Macromolecular Prodrugs for Controlled Delivery of Ribavirin

• Published in: Macromolecular bioscience Vol. 14; no. 2; pp. 173 - 185
• Main Authors: Kryger, Mille B. L., Smith, Anton A. A., Wohl, Benjamin M., Zelikin, Alexander N.
• Format: Journal Article
• Language: English
• Published: Germany Blackwell Publishing Ltd 01.02.2014; Wiley Subscription Services, Inc
• Subjects: Acrylic Resins - chemistry; Antiviral Agents - administration & dosage; antiviral therapy; Cell Survival - drug effects; Chemical compounds; Chemistry Techniques, Synthetic; Conjugation; Copolymers; Dose-Response Relationship, Drug; Drugs; Effectiveness; Erythrocytes - drug effects; Hep G2 Cells - drug effects; hepatitis; Humans; inflammation; Macrophages - drug effects; Nitric oxide; Nitric Oxide - metabolism; polymer therapeutics; Polymers; Polyvinyls - chemistry; Prodrugs - chemical synthesis; Prodrugs - chemistry; Prodrugs - pharmacology; Pyrrolidinones - chemistry; Retarding; ribavirin; Ribavirin - administration & dosage; Side effects; ribavirin; hepatitis; polymer therapeutics; inflammation; antiviral therapy
• ISSN: 1616-5187; 1616-5195
• DOI: 10.1002/mabi.201300244

Ribavirin (RBV)‐containing polymers are synthesized based on poly(N‐vinylpyrrolidone) and poly(acrylic acid), two polymers with extensive characterization in biomedicine.

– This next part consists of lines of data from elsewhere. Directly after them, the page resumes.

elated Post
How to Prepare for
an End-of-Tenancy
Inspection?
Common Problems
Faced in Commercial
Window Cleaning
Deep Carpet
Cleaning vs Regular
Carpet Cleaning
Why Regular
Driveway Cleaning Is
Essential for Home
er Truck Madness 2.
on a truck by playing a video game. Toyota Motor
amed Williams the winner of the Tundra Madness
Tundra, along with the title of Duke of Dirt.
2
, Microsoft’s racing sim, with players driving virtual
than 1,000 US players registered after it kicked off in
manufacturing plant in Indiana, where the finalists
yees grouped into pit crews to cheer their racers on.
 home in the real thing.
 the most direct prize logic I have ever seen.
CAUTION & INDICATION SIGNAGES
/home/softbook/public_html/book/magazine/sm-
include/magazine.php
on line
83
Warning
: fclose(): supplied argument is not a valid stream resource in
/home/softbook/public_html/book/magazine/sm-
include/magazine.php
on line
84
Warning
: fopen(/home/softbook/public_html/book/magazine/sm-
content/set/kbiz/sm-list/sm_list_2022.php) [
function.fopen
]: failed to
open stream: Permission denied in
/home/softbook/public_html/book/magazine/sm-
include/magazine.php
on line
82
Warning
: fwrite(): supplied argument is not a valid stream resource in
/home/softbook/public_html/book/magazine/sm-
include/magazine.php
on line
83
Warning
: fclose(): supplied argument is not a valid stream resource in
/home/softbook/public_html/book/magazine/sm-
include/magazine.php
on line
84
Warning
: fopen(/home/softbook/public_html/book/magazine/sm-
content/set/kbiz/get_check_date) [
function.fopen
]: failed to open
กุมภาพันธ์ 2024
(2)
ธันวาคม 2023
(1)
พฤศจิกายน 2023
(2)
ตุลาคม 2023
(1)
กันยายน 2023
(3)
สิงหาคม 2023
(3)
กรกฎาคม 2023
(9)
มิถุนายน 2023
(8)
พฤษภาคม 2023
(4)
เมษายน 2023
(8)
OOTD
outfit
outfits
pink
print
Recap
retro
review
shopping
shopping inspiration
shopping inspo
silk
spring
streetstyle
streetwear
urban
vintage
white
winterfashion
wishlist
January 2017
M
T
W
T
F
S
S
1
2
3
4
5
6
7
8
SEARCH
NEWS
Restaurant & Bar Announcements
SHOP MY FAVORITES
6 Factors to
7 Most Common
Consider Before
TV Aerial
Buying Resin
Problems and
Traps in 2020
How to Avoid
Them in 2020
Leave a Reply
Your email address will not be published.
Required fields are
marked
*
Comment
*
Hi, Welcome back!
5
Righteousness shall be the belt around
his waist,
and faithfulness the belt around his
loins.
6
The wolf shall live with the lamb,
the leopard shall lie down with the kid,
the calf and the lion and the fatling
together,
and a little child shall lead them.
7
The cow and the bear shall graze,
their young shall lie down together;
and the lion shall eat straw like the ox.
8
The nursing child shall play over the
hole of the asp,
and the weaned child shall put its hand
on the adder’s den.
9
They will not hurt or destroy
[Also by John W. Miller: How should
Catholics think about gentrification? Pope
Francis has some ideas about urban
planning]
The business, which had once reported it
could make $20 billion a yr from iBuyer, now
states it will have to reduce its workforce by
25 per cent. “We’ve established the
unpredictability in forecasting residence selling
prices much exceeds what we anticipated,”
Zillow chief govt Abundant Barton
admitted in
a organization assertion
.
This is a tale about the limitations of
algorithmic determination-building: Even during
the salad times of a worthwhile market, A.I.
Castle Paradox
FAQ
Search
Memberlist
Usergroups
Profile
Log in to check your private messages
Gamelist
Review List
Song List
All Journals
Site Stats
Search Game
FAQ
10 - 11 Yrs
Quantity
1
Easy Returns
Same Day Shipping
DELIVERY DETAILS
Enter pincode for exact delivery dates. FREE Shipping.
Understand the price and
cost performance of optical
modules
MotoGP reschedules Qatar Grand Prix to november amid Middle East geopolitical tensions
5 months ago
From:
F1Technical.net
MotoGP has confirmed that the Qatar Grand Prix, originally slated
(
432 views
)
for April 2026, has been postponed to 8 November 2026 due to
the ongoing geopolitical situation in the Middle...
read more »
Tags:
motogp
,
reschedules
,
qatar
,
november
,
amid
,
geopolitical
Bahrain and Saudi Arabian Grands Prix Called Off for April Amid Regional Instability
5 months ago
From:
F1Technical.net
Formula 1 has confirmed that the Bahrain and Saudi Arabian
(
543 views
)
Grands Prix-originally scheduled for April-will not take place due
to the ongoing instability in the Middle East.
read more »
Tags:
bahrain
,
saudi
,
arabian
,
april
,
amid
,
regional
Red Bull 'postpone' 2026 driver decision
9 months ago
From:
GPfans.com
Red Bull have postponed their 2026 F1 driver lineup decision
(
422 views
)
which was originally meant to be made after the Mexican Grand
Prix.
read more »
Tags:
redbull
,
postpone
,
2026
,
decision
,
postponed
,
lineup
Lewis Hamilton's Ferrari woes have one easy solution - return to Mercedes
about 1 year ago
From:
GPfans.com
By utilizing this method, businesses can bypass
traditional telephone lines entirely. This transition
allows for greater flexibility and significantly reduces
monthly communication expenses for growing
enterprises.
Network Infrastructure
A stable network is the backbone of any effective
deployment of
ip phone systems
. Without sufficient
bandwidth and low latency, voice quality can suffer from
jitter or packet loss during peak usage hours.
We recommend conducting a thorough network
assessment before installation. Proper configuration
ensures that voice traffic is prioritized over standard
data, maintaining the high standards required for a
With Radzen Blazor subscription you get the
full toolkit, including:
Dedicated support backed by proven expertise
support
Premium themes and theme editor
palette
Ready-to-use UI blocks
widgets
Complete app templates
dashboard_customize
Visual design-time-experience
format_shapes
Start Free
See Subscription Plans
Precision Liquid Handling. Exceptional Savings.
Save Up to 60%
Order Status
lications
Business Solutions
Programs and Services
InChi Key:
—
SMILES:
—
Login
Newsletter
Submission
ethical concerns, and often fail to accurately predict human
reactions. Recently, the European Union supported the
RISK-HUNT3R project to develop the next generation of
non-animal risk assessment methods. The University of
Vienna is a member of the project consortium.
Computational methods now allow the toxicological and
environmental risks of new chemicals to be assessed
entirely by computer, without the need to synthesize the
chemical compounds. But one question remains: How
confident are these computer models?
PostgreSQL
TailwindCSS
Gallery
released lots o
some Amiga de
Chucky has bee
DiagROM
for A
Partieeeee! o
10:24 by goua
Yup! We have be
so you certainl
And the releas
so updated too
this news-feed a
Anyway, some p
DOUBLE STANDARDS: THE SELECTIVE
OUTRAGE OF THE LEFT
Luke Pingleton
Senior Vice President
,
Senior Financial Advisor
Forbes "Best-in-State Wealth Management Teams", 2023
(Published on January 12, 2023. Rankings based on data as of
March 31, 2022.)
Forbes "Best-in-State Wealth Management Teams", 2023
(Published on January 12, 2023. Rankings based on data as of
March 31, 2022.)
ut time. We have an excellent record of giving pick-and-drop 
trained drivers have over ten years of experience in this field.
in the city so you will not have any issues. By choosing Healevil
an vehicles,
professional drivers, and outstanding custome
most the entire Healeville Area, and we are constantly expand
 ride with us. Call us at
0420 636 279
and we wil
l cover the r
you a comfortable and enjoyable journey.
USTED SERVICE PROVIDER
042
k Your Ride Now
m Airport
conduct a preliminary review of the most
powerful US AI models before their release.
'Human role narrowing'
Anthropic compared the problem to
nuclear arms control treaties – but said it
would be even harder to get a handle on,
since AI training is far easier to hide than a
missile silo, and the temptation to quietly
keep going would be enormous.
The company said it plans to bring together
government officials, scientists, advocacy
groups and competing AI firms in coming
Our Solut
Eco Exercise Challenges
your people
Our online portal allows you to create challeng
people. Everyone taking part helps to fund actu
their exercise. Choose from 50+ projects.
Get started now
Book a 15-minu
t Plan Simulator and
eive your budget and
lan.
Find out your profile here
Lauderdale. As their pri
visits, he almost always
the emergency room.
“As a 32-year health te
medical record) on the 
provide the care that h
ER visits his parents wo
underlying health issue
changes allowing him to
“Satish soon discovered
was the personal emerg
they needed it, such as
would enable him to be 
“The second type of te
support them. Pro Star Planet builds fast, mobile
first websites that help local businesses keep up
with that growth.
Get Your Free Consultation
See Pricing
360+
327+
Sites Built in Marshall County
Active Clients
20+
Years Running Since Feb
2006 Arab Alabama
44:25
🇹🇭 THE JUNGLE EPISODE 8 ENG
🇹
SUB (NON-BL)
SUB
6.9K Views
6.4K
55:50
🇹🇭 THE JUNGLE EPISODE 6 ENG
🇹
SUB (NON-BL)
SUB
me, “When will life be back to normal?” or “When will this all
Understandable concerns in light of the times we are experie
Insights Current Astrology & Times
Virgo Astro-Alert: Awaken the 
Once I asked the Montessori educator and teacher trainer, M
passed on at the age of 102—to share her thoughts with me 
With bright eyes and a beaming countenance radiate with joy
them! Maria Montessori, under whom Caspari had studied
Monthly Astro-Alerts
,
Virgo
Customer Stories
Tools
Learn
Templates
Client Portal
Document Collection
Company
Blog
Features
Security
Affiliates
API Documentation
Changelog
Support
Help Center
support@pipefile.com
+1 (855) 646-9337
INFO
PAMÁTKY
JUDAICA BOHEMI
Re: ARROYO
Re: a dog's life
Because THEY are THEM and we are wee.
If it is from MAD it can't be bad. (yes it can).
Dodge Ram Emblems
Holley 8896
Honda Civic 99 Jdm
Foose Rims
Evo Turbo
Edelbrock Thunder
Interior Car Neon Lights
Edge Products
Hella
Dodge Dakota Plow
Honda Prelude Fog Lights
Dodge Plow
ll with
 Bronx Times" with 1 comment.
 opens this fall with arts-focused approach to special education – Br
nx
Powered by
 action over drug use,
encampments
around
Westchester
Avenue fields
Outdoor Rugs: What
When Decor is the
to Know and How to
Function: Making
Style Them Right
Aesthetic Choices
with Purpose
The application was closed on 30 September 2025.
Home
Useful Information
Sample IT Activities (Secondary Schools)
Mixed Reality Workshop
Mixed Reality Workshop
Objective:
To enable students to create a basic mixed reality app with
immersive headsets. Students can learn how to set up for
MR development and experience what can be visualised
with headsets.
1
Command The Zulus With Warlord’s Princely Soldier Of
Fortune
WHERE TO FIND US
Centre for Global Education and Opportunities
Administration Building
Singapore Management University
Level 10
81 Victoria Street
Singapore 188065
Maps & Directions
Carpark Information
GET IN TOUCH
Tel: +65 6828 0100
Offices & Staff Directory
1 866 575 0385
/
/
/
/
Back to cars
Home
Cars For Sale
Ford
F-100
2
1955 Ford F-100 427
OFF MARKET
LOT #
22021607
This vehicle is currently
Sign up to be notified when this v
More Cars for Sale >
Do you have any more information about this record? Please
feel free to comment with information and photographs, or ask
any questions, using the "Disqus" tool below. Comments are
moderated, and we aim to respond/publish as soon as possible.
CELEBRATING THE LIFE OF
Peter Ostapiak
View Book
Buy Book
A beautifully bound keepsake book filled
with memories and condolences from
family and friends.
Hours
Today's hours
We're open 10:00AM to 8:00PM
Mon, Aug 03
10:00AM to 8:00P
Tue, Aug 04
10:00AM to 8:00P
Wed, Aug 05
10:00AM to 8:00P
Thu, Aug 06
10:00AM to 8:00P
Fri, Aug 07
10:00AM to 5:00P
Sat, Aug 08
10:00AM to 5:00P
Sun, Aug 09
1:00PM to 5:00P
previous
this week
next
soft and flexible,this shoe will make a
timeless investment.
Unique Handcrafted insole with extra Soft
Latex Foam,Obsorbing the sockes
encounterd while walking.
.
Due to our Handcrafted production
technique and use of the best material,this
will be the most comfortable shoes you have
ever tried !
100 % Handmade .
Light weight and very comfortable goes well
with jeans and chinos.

The copolymers are shown to exhibit a minor to negligible degree of association with erythrocytes, thus effectively eliminating the origin of the main side effects of RBV. The therapeutic benefit of macromolecular RBV prodrugs is illustrated by matched efficacy in suppressing production of nitric oxide by stimulated cultured macrophages as compared to pristine RBV with no associated cytotoxicity, which is in stark contrast to an RBV‐based treatment which results in a significant decrease in cell viability. These results contribute to the development of antiviral polymer therapeutics and delivery of RBV in particular. Conjugation to carrier polymers significantly improves the pharmacokinetics of ribavirin and delivers pronounced therapeutic benefit. Polymer‐conjugated ribavirin exhibits minimal association with red blood cells, demonstrates no cytotoxicy in hepatic cells, yet reveals a pronounced intracellular activity through inhibition of production of nitric oxide.